▶ [Exercise goal] Where a line holds the word "propriété", copy it from the records.

▶ [Listed entries]
________________

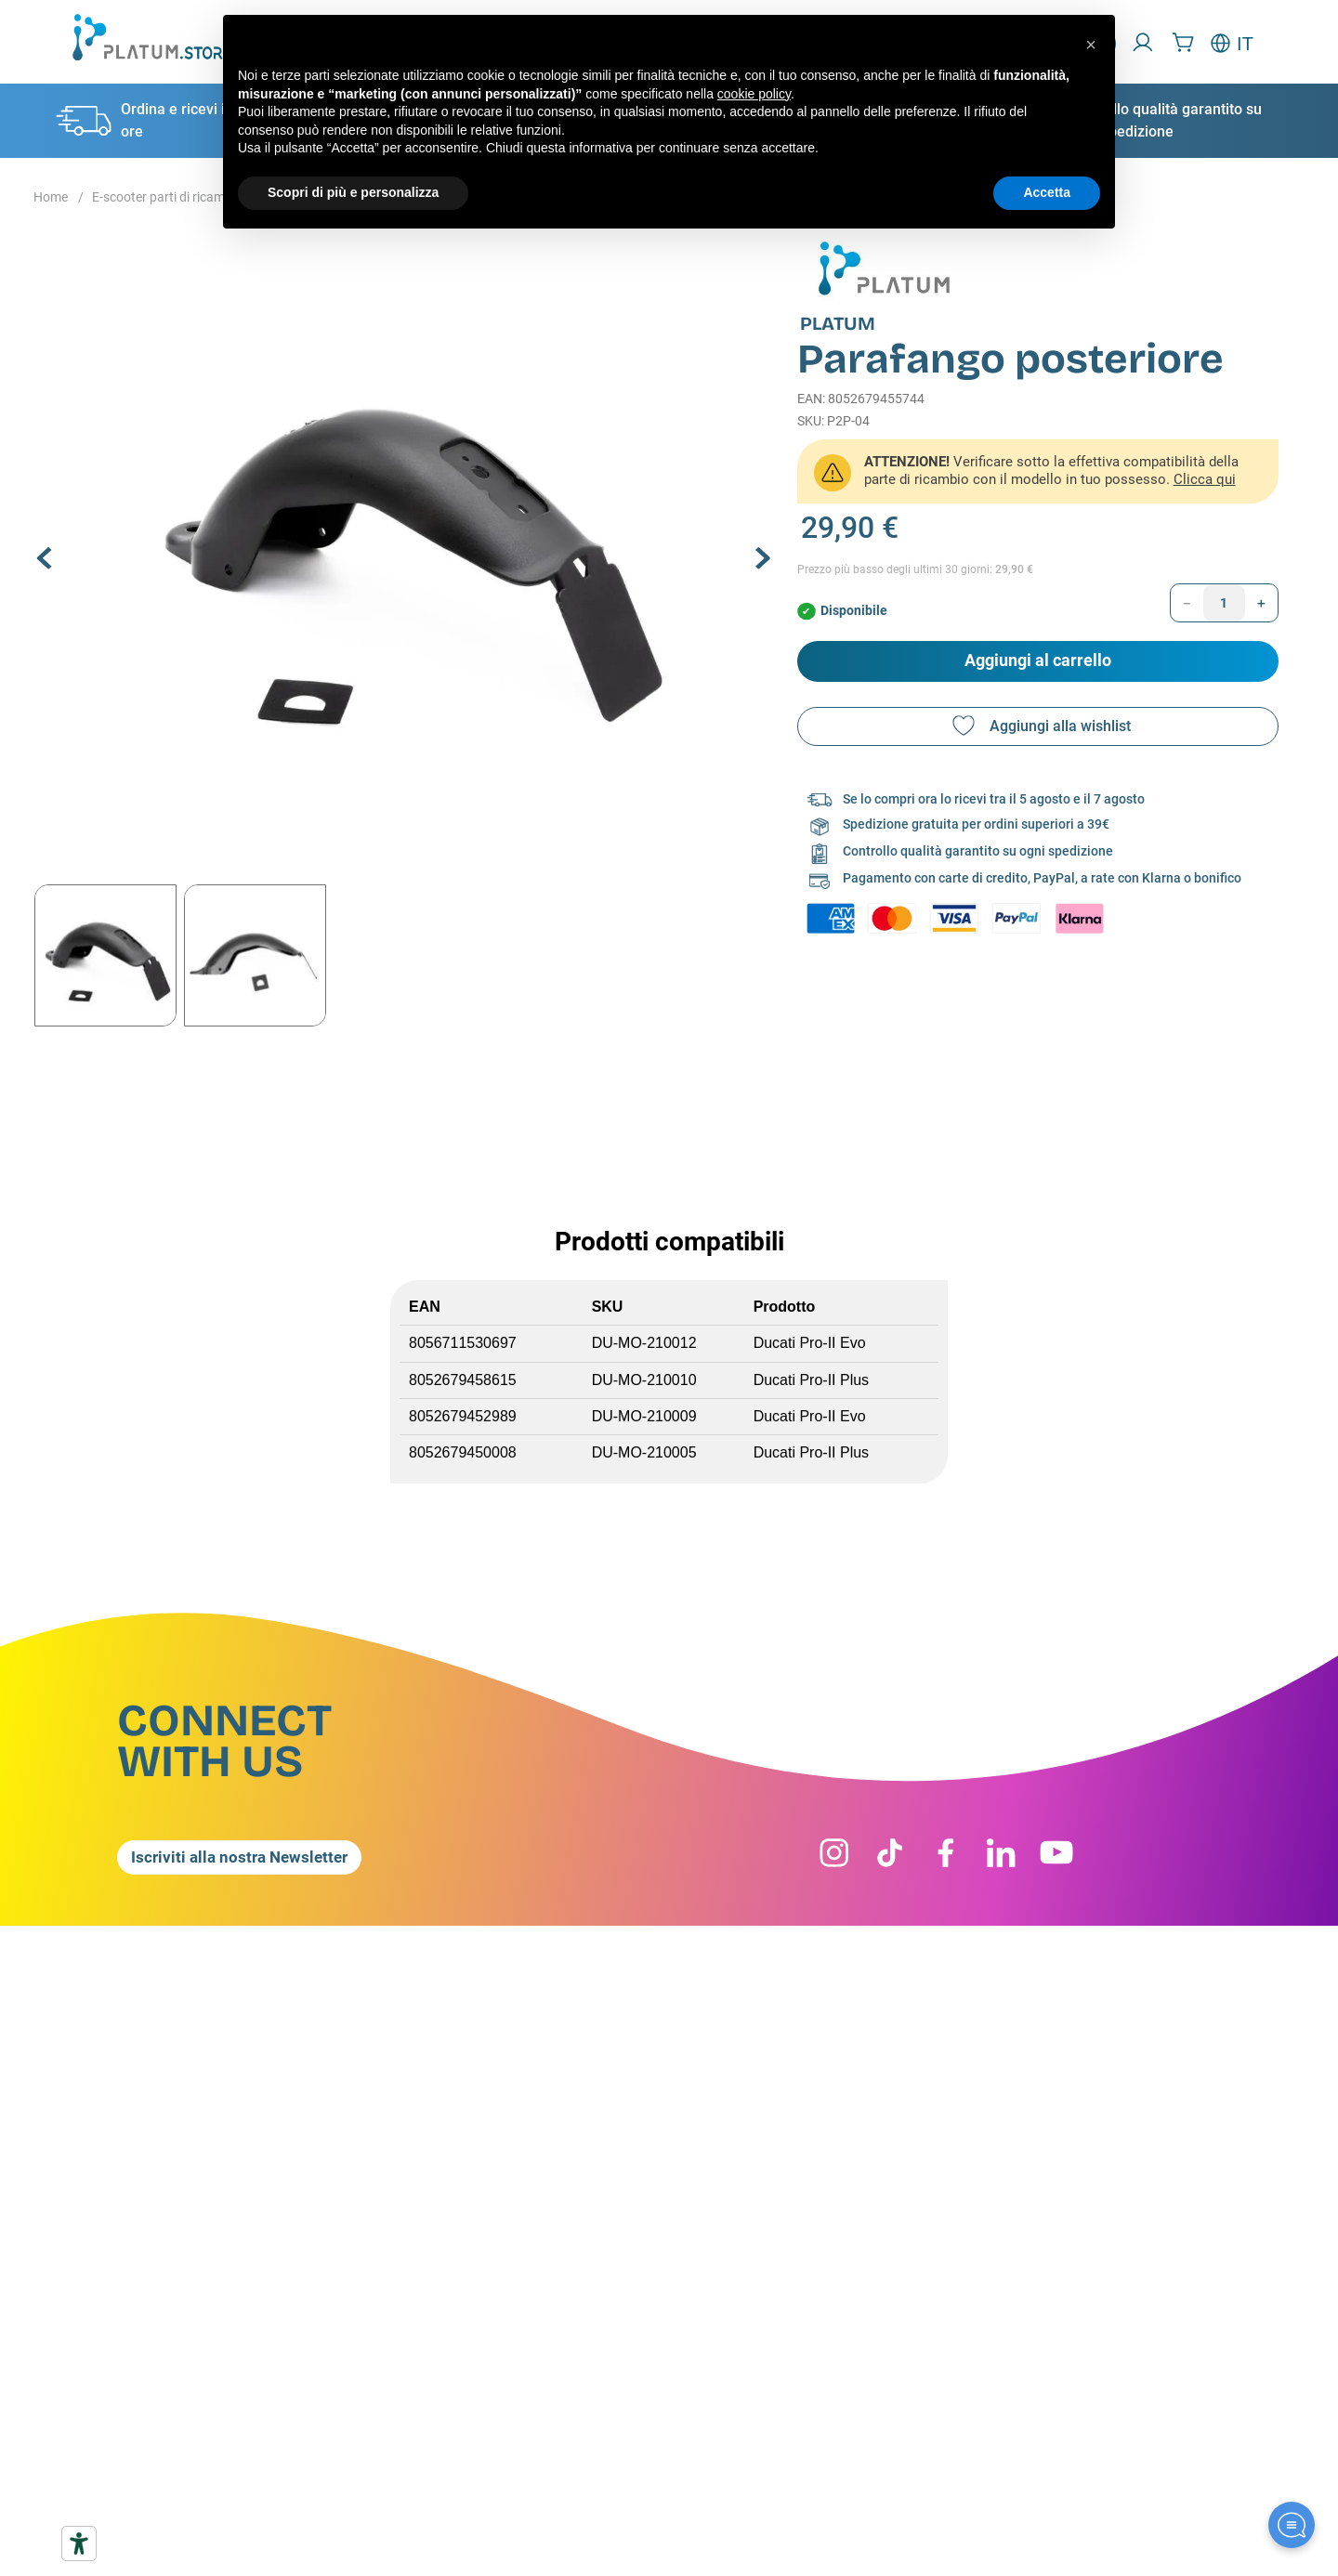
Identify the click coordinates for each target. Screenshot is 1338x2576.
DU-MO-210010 (644, 1380)
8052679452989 (463, 1416)
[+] (1261, 602)
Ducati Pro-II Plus (811, 1380)
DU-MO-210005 (644, 1452)
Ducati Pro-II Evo (810, 1343)
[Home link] (51, 198)
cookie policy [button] (754, 93)
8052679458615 (463, 1380)
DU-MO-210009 (644, 1416)
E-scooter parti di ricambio (167, 197)
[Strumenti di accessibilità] (79, 2543)
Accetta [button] (1046, 192)
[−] (1187, 602)
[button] (404, 541)
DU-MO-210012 (644, 1343)
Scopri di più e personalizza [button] (353, 192)
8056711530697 (463, 1343)
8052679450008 (463, 1452)
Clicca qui (1205, 479)
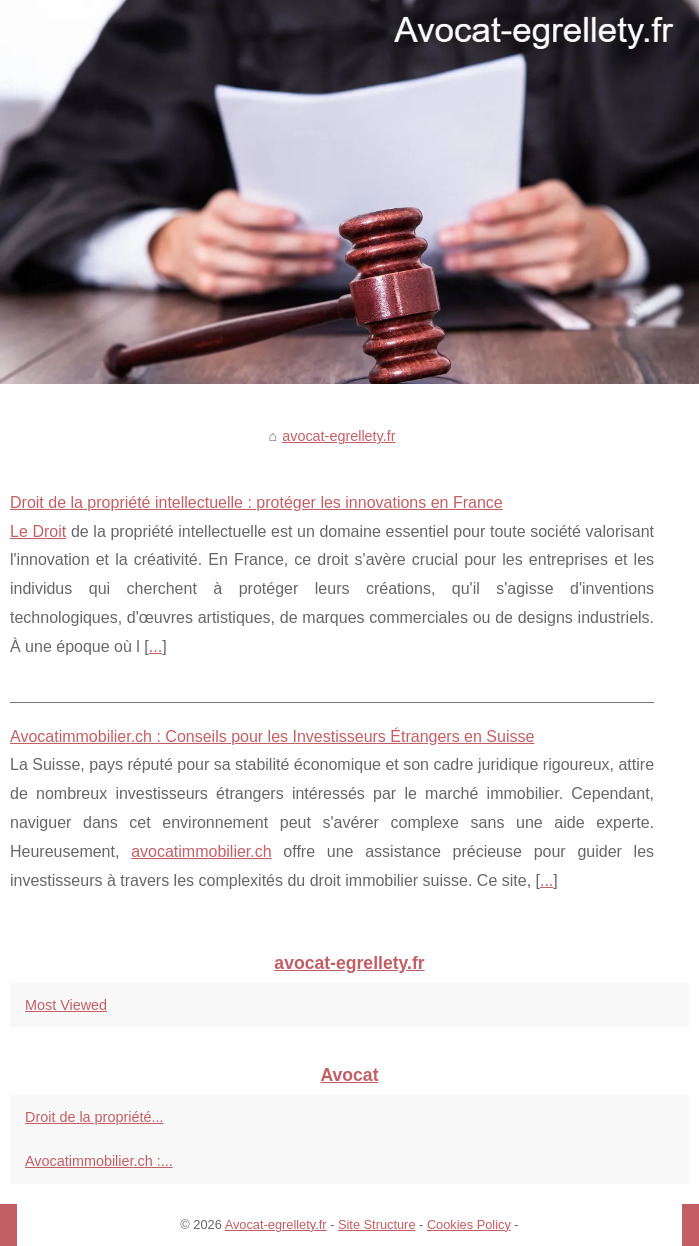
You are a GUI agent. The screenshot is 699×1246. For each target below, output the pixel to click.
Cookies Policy (469, 1224)
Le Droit (38, 531)
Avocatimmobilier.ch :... (99, 1161)
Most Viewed (66, 1005)
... (155, 646)
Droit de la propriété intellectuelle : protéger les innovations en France (256, 502)
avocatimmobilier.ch (201, 851)
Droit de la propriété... (94, 1117)
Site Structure (377, 1224)
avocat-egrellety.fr (338, 436)
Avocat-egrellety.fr (276, 1224)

________________

▶ [Solution to this task]
Droit de la propriété intellectuelle : protéger les innovations en France (256, 502)
Droit de la propriété... (94, 1117)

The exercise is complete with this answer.